In the publication, without using an organotin-containing copolymer,
A bottom paint exhibiting an antifouling effect is described. This hull bottom paint is composed of a poison and a self-polishing polymer, and the polymer monomer is tris (4-methyl-2).
Hydrolyzable silyl (meth) acrylates, such as -pentoxy) silyl acrylate, are described. However, in this hull bottom paint, the self-polishing polymer only acts as a poisonous supply system (del-ivery system) and has no antifouling property itself, so that a poisonous component is essential. In this ship bottom paint, the basic principle of antifouling of killing aquatic organisms attached by poison is the same as the conventional antifouling agent,
Serious environmental problems could not be avoided. In addition, when cuprous oxide is used as a poison, there is a problem that the preservation stability is poor and gelation occurs within a few days. [0010] Furthermore, the tris (4
-Methyl-2-pentoxy) silyl acrylate has a hydrolyzable property in both of the two bonds between the silicon atom and the alkoxy bond and between the silicon atom and the ester bond. There was also a problem that it became difficult to control the solubility of the compound.
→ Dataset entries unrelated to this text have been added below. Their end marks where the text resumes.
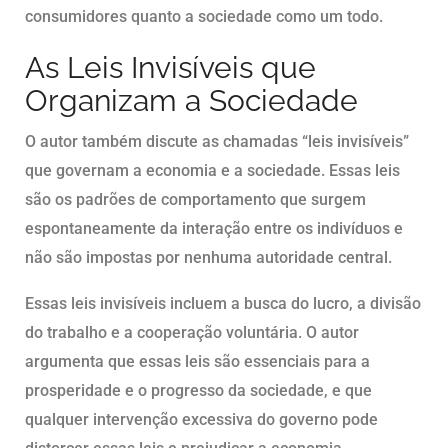
consumidores quanto a sociedade como um todo.
As Leis Invisíveis que
Organizam a Sociedade
O autor também discute as chamadas “leis invisíveis”
que governam a economia e a sociedade. Essas leis
são os padrões de comportamento que surgem
espontaneamente da interação entre os indivíduos e
não são impostas por nenhuma autoridade central.
Essas leis invisíveis incluem a busca do lucro, a divisão
do trabalho e a cooperação voluntária. O autor
argumenta que essas leis são essenciais para a
prosperidade e o progresso da sociedade, e que
qualquer intervenção excessiva do governo pode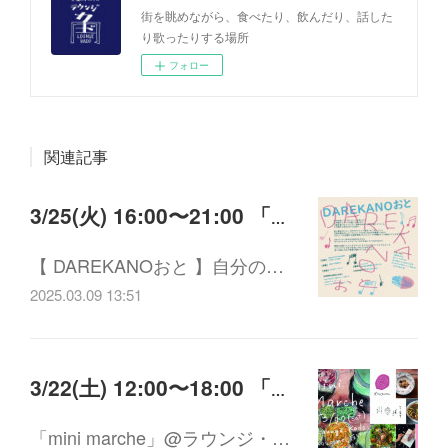
街を眺めながら、食べたり、飲んだり、話した
り歌ったりする場所
フォロー
関連記事
3/25(火) 16:00〜21:00 「DAREKANOおと」
【 DAREKANOおと 】自分の…
2025.03.09 13:51
3/22(土) 12:00〜18:00 「mini marche」
「mini marche」@ラウンジ・…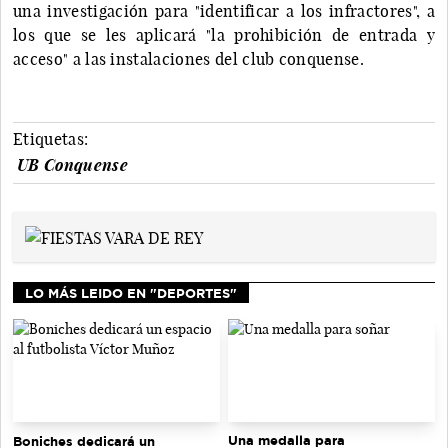
una investigación para "identificar a los infractores", a
los que se les aplicará "la prohibición de entrada y
acceso" a las instalaciones del club conquense.
Etiquetas:
UB Conquense
LO MÁS LEIDO EN "DEPORTES"
Una medalla para
Boniches dedicará un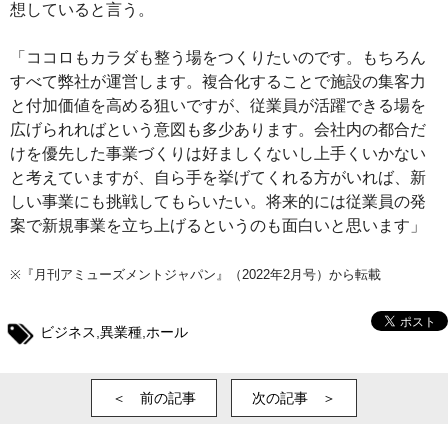
想していると言う。
「ココロもカラダも整う場をつくりたいのです。もちろん
すべて弊社が運営します。複合化することで施設の集客力
と付加価値を高める狙いですが、従業員が活躍できる場を
広げられればという意図も多少あります。会社内の都合だ
けを優先した事業づくりは好ましくないし上手くいかない
と考えていますが、自ら手を挙げてくれる方がいれば、新
しい事業にも挑戦してもらいたい。将来的には従業員の発
案で新規事業を立ち上げるというのも面白いと思います」
※『月刊アミューズメントジャパン』（2022年2月号）から転載
ビジネス
,
異業種
,
ホール
＜ 前の記事
次の記事 ＞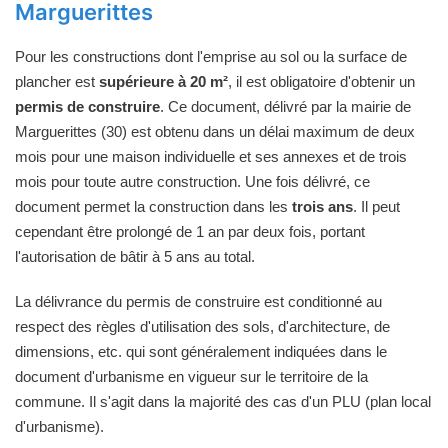
Marguerittes
Pour les constructions dont l'emprise au sol ou la surface de
plancher est
supérieure à 20 m²
, il est obligatoire d'obtenir un
permis de construire
. Ce document, délivré par la mairie de
Marguerittes (30) est obtenu dans un délai maximum de deux
mois pour une maison individuelle et ses annexes et de trois
mois pour toute autre construction. Une fois délivré, ce
document permet la construction dans les
trois ans
. Il peut
cependant être prolongé de 1 an par deux fois, portant
l'autorisation de bâtir à 5 ans au total.
La délivrance du permis de construire est conditionné au
respect des règles d'utilisation des sols, d'architecture, de
dimensions, etc. qui sont généralement indiquées dans le
document d'urbanisme en vigueur sur le territoire de la
commune. Il s'agit dans la majorité des cas d'un PLU (plan local
d'urbanisme).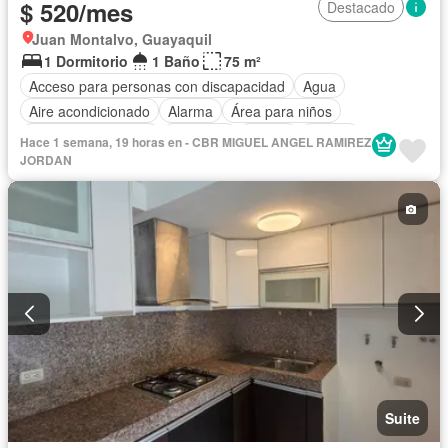
$ 520/mes
Destacado
Juan Montalvo, Guayaquil
1 Dormitorio
1 Baño
75 m²
Acceso para personas con discapacidad
Agua
Aire acondicionado
Alarma
Área para niños
Armario empotrado
Ascensor
Balcón
Parrilla
Hace 1 semana, 19 horas en - CBR MIGUEL ANGEL RAMIREZ
Cancha de tenis
Cocina integral
Cocina equipada
JORDAN
Electricidad
Estacionamiento
Garita de guardianía
Jardín
Conserje
Seguridad
Terraza
Vista panorámica
Completamente amoblado
Suite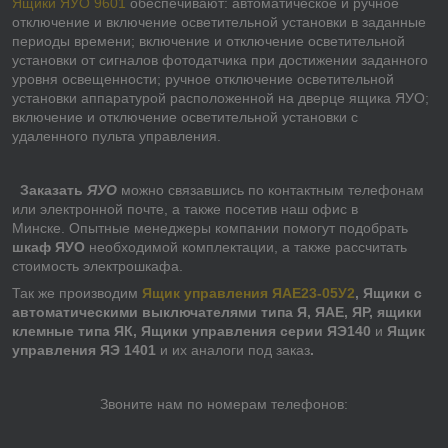
Ящики ЯУО 9601
обеспечивают: автоматическое и ручное
отключение и включение осветительной установки в заданные
периоды времени; включение и отключение осветительной
установки от сигналов фотодатчика при достижении заданного
уровня освещенности; ручное отключение осветительной
установки аппаратурой расположенной на дверце ящика ЯУО;
включение и отключение осветительной установки с
удаленного пульта управления.
Заказать
ЯУО
можно связавшись по контактным телефонам
или электронной почте, а также посетив наш офис в
Минске. Опытные менеджеры компании помогут подобрать
шкаф ЯУО
необходимой комплектации, а также рассчитать
стоимость электрошкафа.
Так же производим
Ящик управления ЯАЕ23-05У2
, Ящики с
автоматическими выключателями типа Я, ЯАЕ, ЯР, ящики
клемные типа ЯК, Ящики управления серии ЯЭ140
и
Ящик
управления ЯЭ 1401
и их аналоги под заказ
.
Звоните нам по номерам телефонов: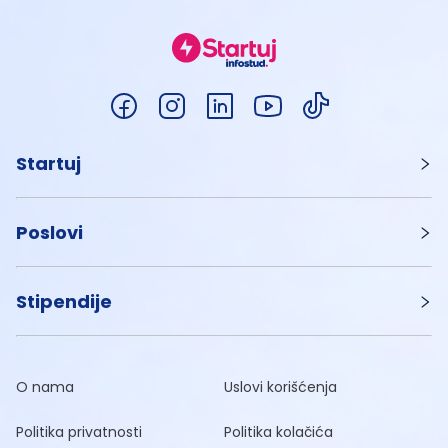
Startuj
Poslovi
Stipendije
O nama
Uslovi korišćenja
Politika privatnosti
Politika kolačića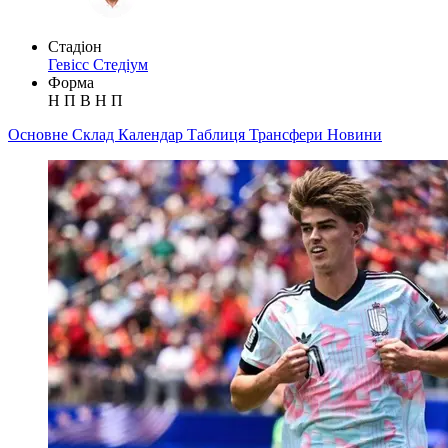
Стадіон
Гевісс Стедіум
Форма
Н
П
В
Н
П
Основне
Склад
Календар
Таблиця
Трансфери
Новини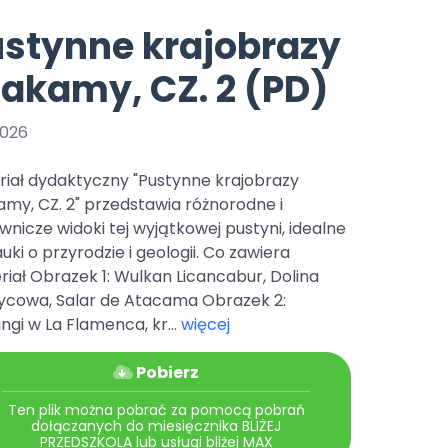
e
y
Gotowa w mniej niż 10 min • 14 dni bez opłat
Zobacz nas na Instagramie
Bliżej Pieska
stynne krajobrazy
Pomoc zwierzętom
TikTok
akamy, CZ. 2 (PD)
Nowości
Zobacz nas na TikToku
wej
Książka (dla) Przedszkolaka
Zapowiedzi
Promowanie czytelnictwa
2026
YouTube
zkoli
Polecamy
Filmy edukacyjne
riał dydaktyczny "Pustynne krajobrazy
osk Online.
5 czerwca 2024 r. uzyskała
Promocje
my, CZ. 2" przedstawia różnorodne i
19 r. Nr decyzji:
nicze widoki tej wyjątkowej pustyni, idealne
Archiwalne numery
uki o przyrodzie i geologii. Co zawiera
iał Obrazek 1: Wulkan Licancabur, Dolina
Pomoc
życowa, Salar de Atacama Obrazek 2:
ngi w La Flamenca, kr...
więcej
Pobierz
Ten plik można pobrać za pomocą pobrań
dołączanych do miesięcznika BLIŻEJ
PRZEDSZKOLA lub usługi bliżej MAX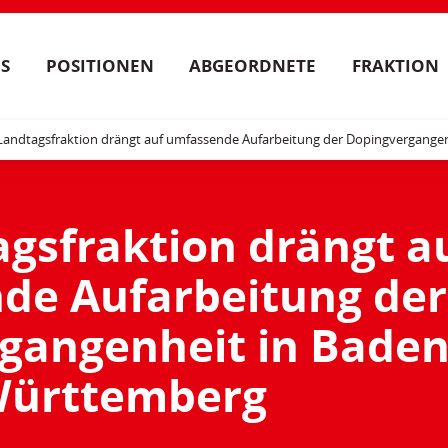
S
POSITIONEN
ABGEORDNETE
FRAKTION
Landtagsfraktion drängt auf umfassende Aufarbeitung der Dopingvergange
gsfraktion drängt a
de Aufarbeitung der
gangenheit in Baden
ürttemberg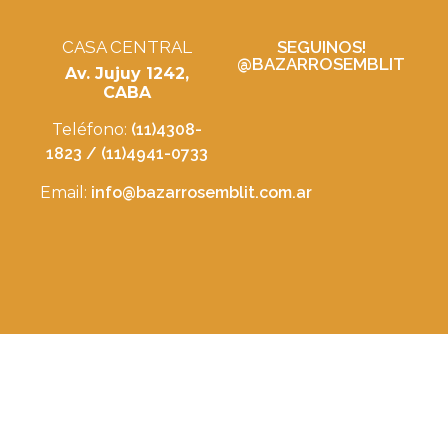
CASA CENTRAL
SEGUINOS!
@BAZARROSEMBLIT
Av. Jujuy 1242,
CABA
Teléfono:
(11)4308-
1823 / (11)4941-0733
Email:
info@bazarrosemblit.com.ar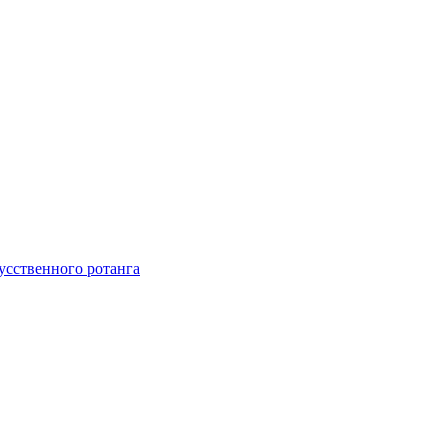
усственного ротанга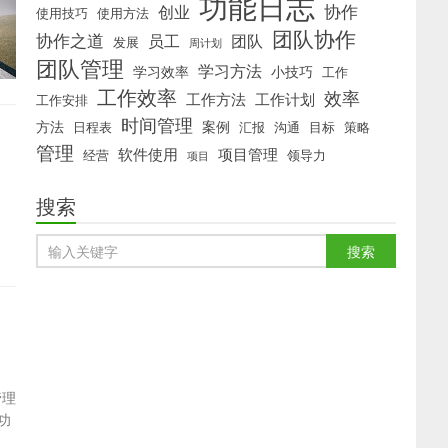
功能日志
协作
创业
使用技巧
使用方法
团队协作
协作之道
员工
团队
发展
周计划
团队管理
学习方法
学习效率
小技巧
工作
工作效率
效率
工作方法
工作计划
工作安排
时间管理
方法
案例
日程表
汇报
沟通
目标
策略
管理
软件使用
项目管理
经营
领导力
项目
搜索
管理
功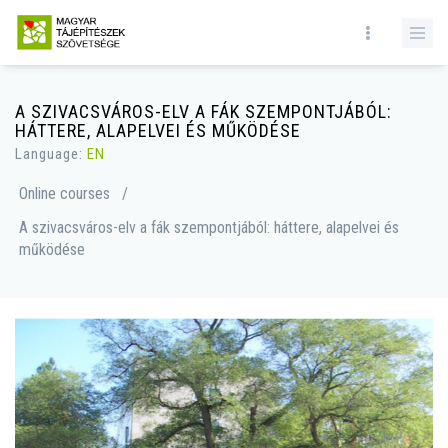
A SZIVACSVÁROS-ELV A FÁK SZEMPONTJÁBÓL:
HÁTTERE, ALAPELVEI ÉS MŰKÖDÉSE
Language:
EN
Online courses
/
A szivacsváros-elv a fák szempontjából: háttere, alapelvei és
működése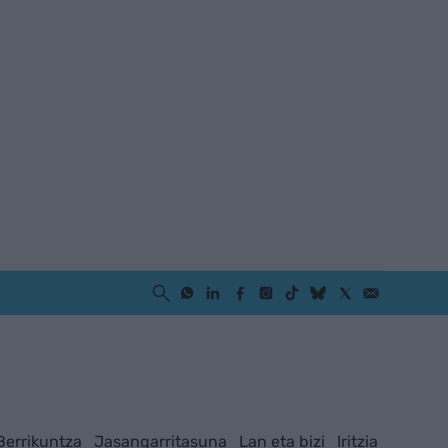
Berrikuntza
Jasangarritasuna
Lan eta bizi
Iritzia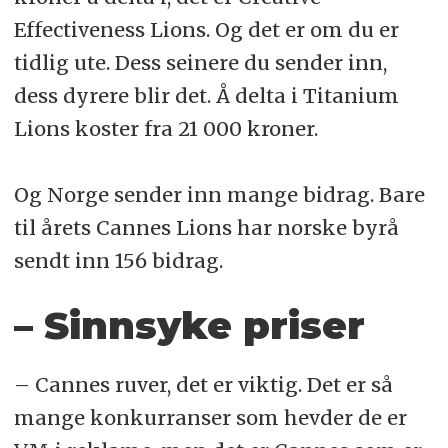
Effectiveness Lions. Og det er om du er
tidlig ute. Dess seinere du sender inn,
dess dyrere blir det. Å delta i Titanium
Lions koster fra 21 000 kroner.
Og Norge sender inn mange bidrag. Bare
til årets Cannes Lions har norske byrå
sendt inn 156 bidrag.
– Sinnsyke priser
– Cannes ruver, det er viktig. Det er så
mange konkurranser som hevder de er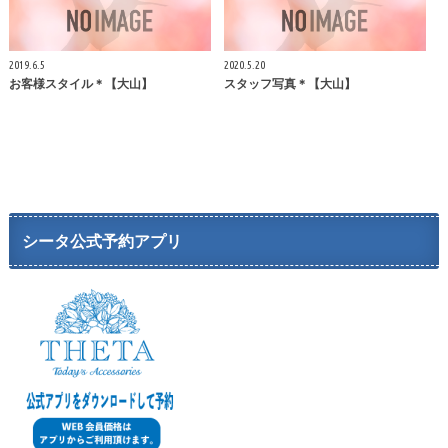
2019.6.5
2020.5.20
お客様スタイル＊【大山】
スタッフ写真＊【大山】
シータ公式予約アプリ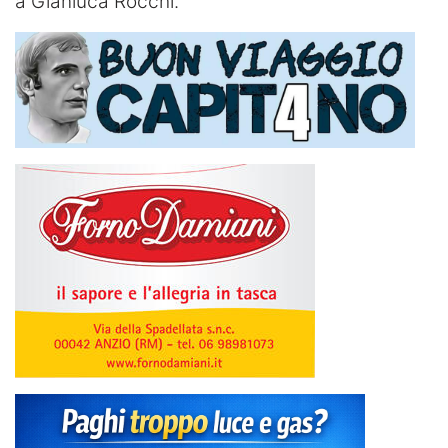
a Gianluca Rocchi.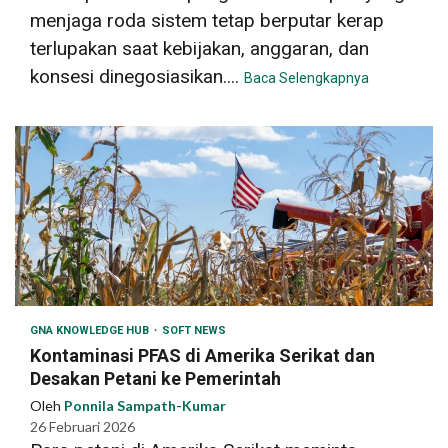
menjaga roda sistem tetap berputar kerap
terlupakan saat kebijakan, anggaran, dan
konsesi dinegosiasikan....
Baca Selengkapnya
GNA KNOWLEDGE HUB
SOFT NEWS
Kontaminasi PFAS di Amerika Serikat dan
Desakan Petani ke Pemerintah
Oleh
Ponnila Sampath-Kumar
26 Februari 2026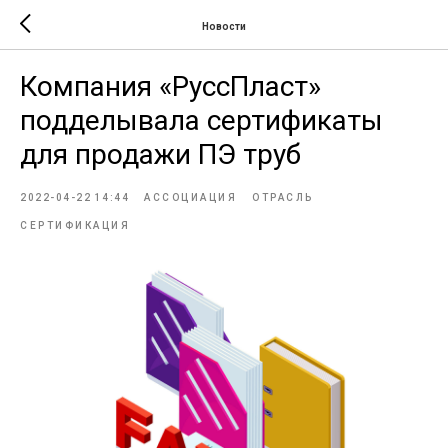
Новости
Компания «РуссПласт»
подделывала сертификаты
для продажи ПЭ труб
2022-04-22 14:44
АССОЦИАЦИЯ
ОТРАСЛЬ
СЕРТИФИКАЦИЯ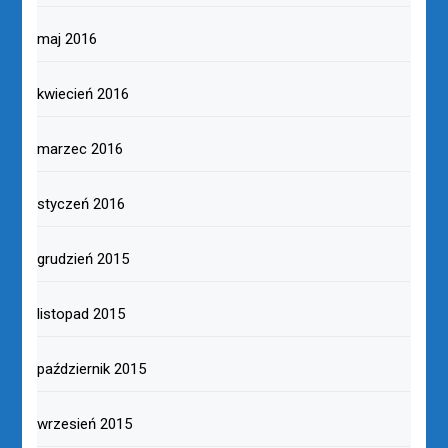
maj 2016
kwiecień 2016
marzec 2016
styczeń 2016
grudzień 2015
listopad 2015
październik 2015
wrzesień 2015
It is an object of the present invention to provide a copolymer for an antifouling coating material which does not contain an organotin-containing polymer and does not adversely affect marine ecosystems. The present inventors have focused on the self-polishing property of a copolymer defined by the following specific formula. The present invention has been accomplished by finding a copolymer having excellent antifouling property and good storage stability even without the above. That is, the copolymer for an antifouling coating material of the present invention has a self-polishing effect in which the silyl group of the side chain of the copolymer represented by the following general formula is released by hydrolysis, and then the copolymer itself becomes water-soluble. And exhibits an antifouling property. (Wherein, R ¹ is a hydrogen atom or a methyl group, R ² , R ³ ,
R ⁴ represents a monovalent hydrocarbon group selected from the group consisting of an alkyl group having 1 to 18 carbon atoms, a cycloalkyl group, and a phenyl group), at least one unsaturated triorganosilyl monomer represented by the following formula: And a tin-free copolymer obtained by polymerizing at least one organic monomer selected from (meth) acrylic and vinyl compounds and having a degree of polymerization not exceeding 190. . The copolymer used in the present invention is a characteristic component in the present invention, and exhibits an appropriate hydrolyzability by selecting an organic group bonded to a silicon atom of a triorganosilyl group, and exhibits a water-soluble property in water. Since it gradually hydrolyzes to increase its hydrophilicity, it shows a controlled solubility property in water. Such a copolymer can be obtained by polymerizing one or more triorganosilyl monomers and one or more organic monomers to a degree of polymerization not exceeding 190. Can be The composition ratio of the unsaturated triorganosilyl monomer and the organic monomer is not particularly limited, but preferably the amount of the unsaturated triorganosilyl monomer is 10 to 10.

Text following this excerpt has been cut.